- WHAT THE TASK ASKS -
The lines to return are those from the line holding "Agosto 2022 –" through the last line of the entries below, both included, written exactly and without pictures.

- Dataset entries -
-------------------------

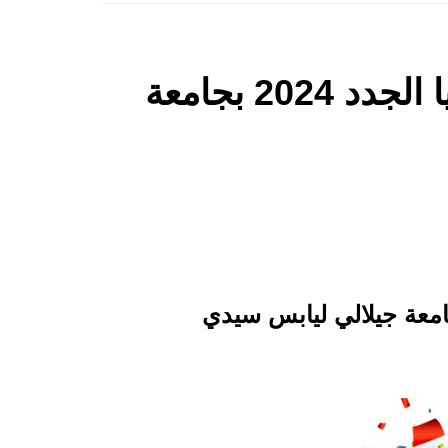
بوابة التسجيلات الجامعة لفائدة لحاملي شهادة البكالوريا الجدد 2024 بجامعة
يلات الجامعة لفائدة لحاملي شهادة البكالوريا الجدد 2024 بجامعة جيلالي ليابس سيدي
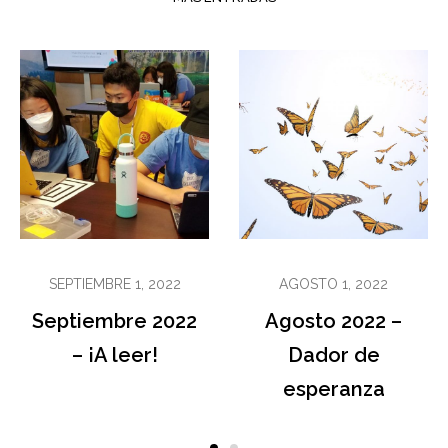
SEPTIEMBRE 1, 2022
AGOSTO 1, 2022
Septiembre 2022
Agosto 2022 –
– ¡A leer!
Dador de
esperanza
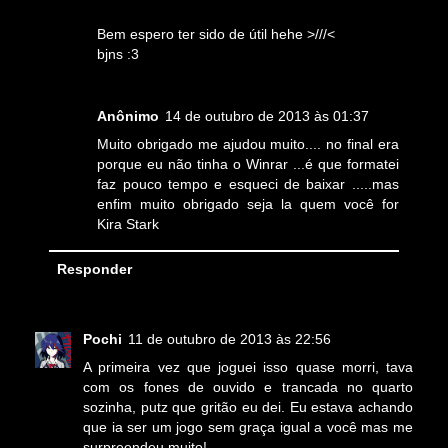
Bem espero ter sido de útil hehe >///<
bjns :3
Anônimo
14 de outubro de 2013 às 01:37
Muito obrigado me ajudou muito.... no final era
porque eu não tinha o Winrar ...é que formatei
faz pouco tempo e esqueci de baixar .....mas
enfim muito obrigado seja la quem você for
Kira Stark
Responder
Pochi
11 de outubro de 2013 às 22:56
A primeira vez que joguei isso quase morri, tava
com os fones de ouvido e trancada no quarto
sozinha, putz que gritão eu dei. Eu estava achando
que ia ser um jogo sem graça igual a você mas me
surpreendeu muito!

-------------------------

- SOLUTION -
Agosto 2022 –
– ¡A leer!
Dador de
esperanza
Bem espero ter sido de útil hehe >///<
bjns :3
Anônimo
14 de outubro de 2013 às 01:37
Muito obrigado me ajudou muito.... no final era
porque eu não tinha o Winrar ...é que formatei
faz pouco tempo e esqueci de baixar .....mas
enfim muito obrigado seja la quem você for
Kira Stark
Responder
Pochi
11 de outubro de 2013 às 22:56
A primeira vez que joguei isso quase morri, tava
com os fones de ouvido e trancada no quarto
sozinha, putz que gritão eu dei. Eu estava achando
que ia ser um jogo sem graça igual a você mas me
surpreendeu muito!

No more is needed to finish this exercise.